Repeat the data that follows, keeping every character intact.

BEGIN

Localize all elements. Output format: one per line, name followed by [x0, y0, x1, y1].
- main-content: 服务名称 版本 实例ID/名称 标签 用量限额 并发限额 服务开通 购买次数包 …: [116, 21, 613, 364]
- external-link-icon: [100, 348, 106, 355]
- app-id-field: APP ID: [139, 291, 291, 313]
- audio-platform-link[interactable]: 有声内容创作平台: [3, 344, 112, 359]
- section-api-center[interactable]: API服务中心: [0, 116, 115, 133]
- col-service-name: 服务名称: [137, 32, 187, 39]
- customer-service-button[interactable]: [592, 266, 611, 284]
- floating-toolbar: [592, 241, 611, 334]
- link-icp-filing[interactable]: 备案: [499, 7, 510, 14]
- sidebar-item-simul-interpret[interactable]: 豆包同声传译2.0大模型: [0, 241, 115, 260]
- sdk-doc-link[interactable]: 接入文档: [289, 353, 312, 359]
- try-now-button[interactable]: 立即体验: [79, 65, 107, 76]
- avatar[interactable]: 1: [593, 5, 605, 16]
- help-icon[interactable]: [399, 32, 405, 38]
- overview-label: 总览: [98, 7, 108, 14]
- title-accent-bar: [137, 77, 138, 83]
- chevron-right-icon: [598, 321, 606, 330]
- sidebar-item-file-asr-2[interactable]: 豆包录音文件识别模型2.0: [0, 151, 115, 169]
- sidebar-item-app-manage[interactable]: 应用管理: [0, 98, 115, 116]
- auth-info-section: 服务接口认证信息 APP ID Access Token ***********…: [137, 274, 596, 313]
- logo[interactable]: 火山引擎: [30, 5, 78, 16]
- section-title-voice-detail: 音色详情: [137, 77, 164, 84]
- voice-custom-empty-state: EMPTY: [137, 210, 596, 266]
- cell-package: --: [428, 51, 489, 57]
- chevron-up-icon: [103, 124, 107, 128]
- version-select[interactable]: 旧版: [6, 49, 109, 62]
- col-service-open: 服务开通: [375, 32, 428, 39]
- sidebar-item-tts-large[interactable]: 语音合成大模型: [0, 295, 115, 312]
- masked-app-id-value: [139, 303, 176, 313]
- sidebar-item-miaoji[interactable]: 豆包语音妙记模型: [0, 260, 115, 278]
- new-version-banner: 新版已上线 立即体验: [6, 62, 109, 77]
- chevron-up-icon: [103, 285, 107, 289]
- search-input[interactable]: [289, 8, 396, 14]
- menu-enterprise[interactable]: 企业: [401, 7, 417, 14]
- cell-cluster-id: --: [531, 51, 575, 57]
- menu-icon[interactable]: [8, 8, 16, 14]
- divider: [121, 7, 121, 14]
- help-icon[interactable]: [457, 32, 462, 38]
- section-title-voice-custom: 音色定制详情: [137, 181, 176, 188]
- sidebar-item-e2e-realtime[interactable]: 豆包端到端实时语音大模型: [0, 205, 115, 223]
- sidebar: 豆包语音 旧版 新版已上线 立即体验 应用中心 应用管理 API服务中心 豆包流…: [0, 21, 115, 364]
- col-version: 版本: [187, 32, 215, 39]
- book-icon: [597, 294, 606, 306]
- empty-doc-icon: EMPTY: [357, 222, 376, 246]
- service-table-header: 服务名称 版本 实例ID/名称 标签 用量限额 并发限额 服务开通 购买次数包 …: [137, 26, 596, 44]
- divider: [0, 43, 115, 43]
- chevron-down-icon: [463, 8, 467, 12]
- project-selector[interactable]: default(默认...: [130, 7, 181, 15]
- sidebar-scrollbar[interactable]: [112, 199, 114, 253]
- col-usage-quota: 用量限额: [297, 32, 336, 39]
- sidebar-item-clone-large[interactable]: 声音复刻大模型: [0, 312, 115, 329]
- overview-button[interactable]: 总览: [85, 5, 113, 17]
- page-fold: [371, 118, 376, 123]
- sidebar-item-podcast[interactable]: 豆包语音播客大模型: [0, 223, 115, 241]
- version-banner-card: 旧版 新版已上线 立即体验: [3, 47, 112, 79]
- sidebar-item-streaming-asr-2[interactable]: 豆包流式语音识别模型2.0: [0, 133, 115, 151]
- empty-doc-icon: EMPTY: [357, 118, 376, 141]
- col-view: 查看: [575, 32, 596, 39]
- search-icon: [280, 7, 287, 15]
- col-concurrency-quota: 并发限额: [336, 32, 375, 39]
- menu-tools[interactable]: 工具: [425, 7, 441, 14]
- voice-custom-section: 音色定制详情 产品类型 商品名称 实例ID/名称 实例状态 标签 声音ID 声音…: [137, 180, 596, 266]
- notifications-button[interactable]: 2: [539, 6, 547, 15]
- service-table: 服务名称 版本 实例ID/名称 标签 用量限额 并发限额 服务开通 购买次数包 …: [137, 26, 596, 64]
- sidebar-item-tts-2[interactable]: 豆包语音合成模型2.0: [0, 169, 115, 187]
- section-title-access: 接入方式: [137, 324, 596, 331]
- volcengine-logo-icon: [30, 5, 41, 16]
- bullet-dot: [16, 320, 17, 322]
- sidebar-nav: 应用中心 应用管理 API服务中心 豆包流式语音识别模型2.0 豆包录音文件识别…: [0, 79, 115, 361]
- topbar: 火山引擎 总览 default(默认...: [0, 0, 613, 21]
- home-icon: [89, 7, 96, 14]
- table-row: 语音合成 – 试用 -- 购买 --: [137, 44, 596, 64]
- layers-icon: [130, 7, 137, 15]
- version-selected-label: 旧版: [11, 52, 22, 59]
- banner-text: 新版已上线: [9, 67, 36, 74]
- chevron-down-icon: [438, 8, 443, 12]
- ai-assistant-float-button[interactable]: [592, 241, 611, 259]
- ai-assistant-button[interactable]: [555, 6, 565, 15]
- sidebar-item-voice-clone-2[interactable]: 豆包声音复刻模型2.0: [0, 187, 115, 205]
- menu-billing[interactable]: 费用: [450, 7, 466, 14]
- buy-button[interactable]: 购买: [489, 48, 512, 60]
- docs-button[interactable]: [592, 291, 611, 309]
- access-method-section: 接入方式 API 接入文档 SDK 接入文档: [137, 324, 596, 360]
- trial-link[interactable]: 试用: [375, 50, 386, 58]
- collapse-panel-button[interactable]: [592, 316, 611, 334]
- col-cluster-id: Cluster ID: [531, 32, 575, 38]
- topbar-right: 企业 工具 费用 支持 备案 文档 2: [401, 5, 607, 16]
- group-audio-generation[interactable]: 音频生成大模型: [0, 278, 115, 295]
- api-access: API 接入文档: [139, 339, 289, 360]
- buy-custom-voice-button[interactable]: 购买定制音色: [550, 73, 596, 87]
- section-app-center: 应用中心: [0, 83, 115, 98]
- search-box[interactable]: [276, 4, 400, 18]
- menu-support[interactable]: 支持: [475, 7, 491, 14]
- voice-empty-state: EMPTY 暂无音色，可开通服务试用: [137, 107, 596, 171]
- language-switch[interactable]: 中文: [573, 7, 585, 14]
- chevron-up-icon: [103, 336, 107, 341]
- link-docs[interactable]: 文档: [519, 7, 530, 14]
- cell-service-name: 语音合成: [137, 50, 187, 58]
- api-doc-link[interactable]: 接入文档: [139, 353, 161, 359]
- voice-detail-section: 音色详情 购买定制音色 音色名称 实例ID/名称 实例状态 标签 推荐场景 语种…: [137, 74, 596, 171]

END

■ **OUTPUT FOR THIS TASK**:
Localize all elements. Output format: one per line, name followed by [x0, y0, x1, y1].
- main-content: 服务名称 版本 实例ID/名称 标签 用量限额 并发限额 服务开通 购买次数包 …: [116, 21, 613, 364]
- external-link-icon: [100, 348, 106, 355]
- app-id-field: APP ID: [139, 291, 291, 313]
- audio-platform-link[interactable]: 有声内容创作平台: [3, 344, 112, 359]
- section-api-center[interactable]: API服务中心: [0, 116, 115, 133]
- col-service-name: 服务名称: [137, 32, 187, 39]
- customer-service-button[interactable]: [592, 266, 611, 284]
- floating-toolbar: [592, 241, 611, 334]
- link-icp-filing[interactable]: 备案: [499, 7, 510, 14]
- sidebar-item-simul-interpret[interactable]: 豆包同声传译2.0大模型: [0, 241, 115, 260]
- sdk-doc-link[interactable]: 接入文档: [289, 353, 312, 359]
- try-now-button[interactable]: 立即体验: [79, 65, 107, 76]
- avatar[interactable]: 1: [593, 5, 605, 16]
- help-icon[interactable]: [399, 32, 405, 38]
- overview-label: 总览: [98, 7, 108, 14]
- title-accent-bar: [137, 77, 138, 83]
- chevron-right-icon: [598, 321, 606, 330]
- sidebar-item-file-asr-2[interactable]: 豆包录音文件识别模型2.0: [0, 151, 115, 169]
- sidebar-item-app-manage[interactable]: 应用管理: [0, 98, 115, 116]
- auth-info-section: 服务接口认证信息 APP ID Access Token ***********…: [137, 274, 596, 313]
- logo[interactable]: 火山引擎: [30, 5, 78, 16]
- section-title-voice-detail: 音色详情: [137, 77, 164, 84]
- voice-custom-empty-state: EMPTY: [137, 210, 596, 266]
- cell-package: --: [428, 51, 489, 57]
- chevron-up-icon: [103, 124, 107, 128]
- version-select[interactable]: 旧版: [6, 49, 109, 62]
- col-service-open: 服务开通: [375, 32, 428, 39]
- sidebar-item-tts-large[interactable]: 语音合成大模型: [0, 295, 115, 312]
- masked-app-id-value: [139, 303, 176, 313]
- sidebar-item-miaoji[interactable]: 豆包语音妙记模型: [0, 260, 115, 278]
- new-version-banner: 新版已上线 立即体验: [6, 62, 109, 77]
- chevron-up-icon: [103, 285, 107, 289]
- search-input[interactable]: [289, 8, 396, 14]
- menu-enterprise[interactable]: 企业: [401, 7, 417, 14]
- cell-cluster-id: --: [531, 51, 575, 57]
- menu-icon[interactable]: [8, 8, 16, 14]
- divider: [121, 7, 121, 14]
- help-icon[interactable]: [457, 32, 462, 38]
- section-title-voice-custom: 音色定制详情: [137, 181, 176, 188]
- sidebar-item-e2e-realtime[interactable]: 豆包端到端实时语音大模型: [0, 205, 115, 223]
- sidebar: 豆包语音 旧版 新版已上线 立即体验 应用中心 应用管理 API服务中心 豆包流…: [0, 21, 115, 364]
- col-version: 版本: [187, 32, 215, 39]
- book-icon: [597, 294, 606, 306]
- empty-doc-icon: EMPTY: [357, 222, 376, 246]
- service-table-header: 服务名称 版本 实例ID/名称 标签 用量限额 并发限额 服务开通 购买次数包 …: [137, 26, 596, 44]
- divider: [0, 43, 115, 43]
- chevron-down-icon: [463, 8, 467, 12]
- project-selector[interactable]: default(默认...: [130, 7, 181, 15]
- sidebar-scrollbar[interactable]: [112, 199, 114, 253]
- col-usage-quota: 用量限额: [297, 32, 336, 39]
- sidebar-item-clone-large[interactable]: 声音复刻大模型: [0, 312, 115, 329]
- overview-button[interactable]: 总览: [85, 5, 113, 17]
- page-fold: [371, 118, 376, 123]
- sidebar-item-podcast[interactable]: 豆包语音播客大模型: [0, 223, 115, 241]
- version-banner-card: 旧版 新版已上线 立即体验: [3, 47, 112, 79]
- sidebar-item-streaming-asr-2[interactable]: 豆包流式语音识别模型2.0: [0, 133, 115, 151]
- empty-doc-icon: EMPTY: [357, 118, 376, 141]
- col-view: 查看: [575, 32, 596, 39]
- search-icon: [280, 7, 287, 15]
- col-concurrency-quota: 并发限额: [336, 32, 375, 39]
- menu-tools[interactable]: 工具: [425, 7, 441, 14]
- voice-custom-section: 音色定制详情 产品类型 商品名称 实例ID/名称 实例状态 标签 声音ID 声音…: [137, 180, 596, 266]
- notifications-button[interactable]: 2: [539, 6, 547, 15]
- service-table: 服务名称 版本 实例ID/名称 标签 用量限额 并发限额 服务开通 购买次数包 …: [137, 26, 596, 64]
- sidebar-item-tts-2[interactable]: 豆包语音合成模型2.0: [0, 169, 115, 187]
- section-title-access: 接入方式: [137, 324, 596, 331]
- volcengine-logo-icon: [30, 5, 41, 16]
- bullet-dot: [16, 320, 17, 322]
- sidebar-nav: 应用中心 应用管理 API服务中心 豆包流式语音识别模型2.0 豆包录音文件识别…: [0, 79, 115, 361]
- topbar: 火山引擎 总览 default(默认...: [0, 0, 613, 21]
- home-icon: [89, 7, 96, 14]
- table-row: 语音合成 – 试用 -- 购买 --: [137, 44, 596, 64]
- layers-icon: [130, 7, 137, 15]
- version-selected-label: 旧版: [11, 52, 22, 59]
- banner-text: 新版已上线: [9, 67, 36, 74]
- chevron-down-icon: [438, 8, 443, 12]
- ai-assistant-float-button[interactable]: [592, 241, 611, 259]
- ai-assistant-button[interactable]: [555, 6, 565, 15]
- sidebar-item-voice-clone-2[interactable]: 豆包声音复刻模型2.0: [0, 187, 115, 205]
- menu-billing[interactable]: 费用: [450, 7, 466, 14]
- buy-button[interactable]: 购买: [489, 48, 512, 60]
- docs-button[interactable]: [592, 291, 611, 309]
- access-method-section: 接入方式 API 接入文档 SDK 接入文档: [137, 324, 596, 360]
- trial-link[interactable]: 试用: [375, 50, 386, 58]
- collapse-panel-button[interactable]: [592, 316, 611, 334]
- col-cluster-id: Cluster ID: [531, 32, 575, 38]
- topbar-right: 企业 工具 费用 支持 备案 文档 2: [401, 5, 607, 16]
- group-audio-generation[interactable]: 音频生成大模型: [0, 278, 115, 295]
- api-access: API 接入文档: [139, 339, 289, 360]
- buy-custom-voice-button[interactable]: 购买定制音色: [550, 73, 596, 87]
- section-app-center: 应用中心: [0, 83, 115, 98]
- search-box[interactable]: [276, 4, 400, 18]
- menu-support[interactable]: 支持: [475, 7, 491, 14]
- voice-empty-state: EMPTY 暂无音色，可开通服务试用: [137, 107, 596, 171]
- language-switch[interactable]: 中文: [573, 7, 585, 14]
- chevron-up-icon: [103, 336, 107, 341]
- link-docs[interactable]: 文档: [519, 7, 530, 14]
- cell-service-name: 语音合成: [137, 50, 187, 58]
- api-doc-link[interactable]: 接入文档: [139, 353, 161, 359]
- voice-detail-section: 音色详情 购买定制音色 音色名称 实例ID/名称 实例状态 标签 推荐场景 语种…: [137, 74, 596, 171]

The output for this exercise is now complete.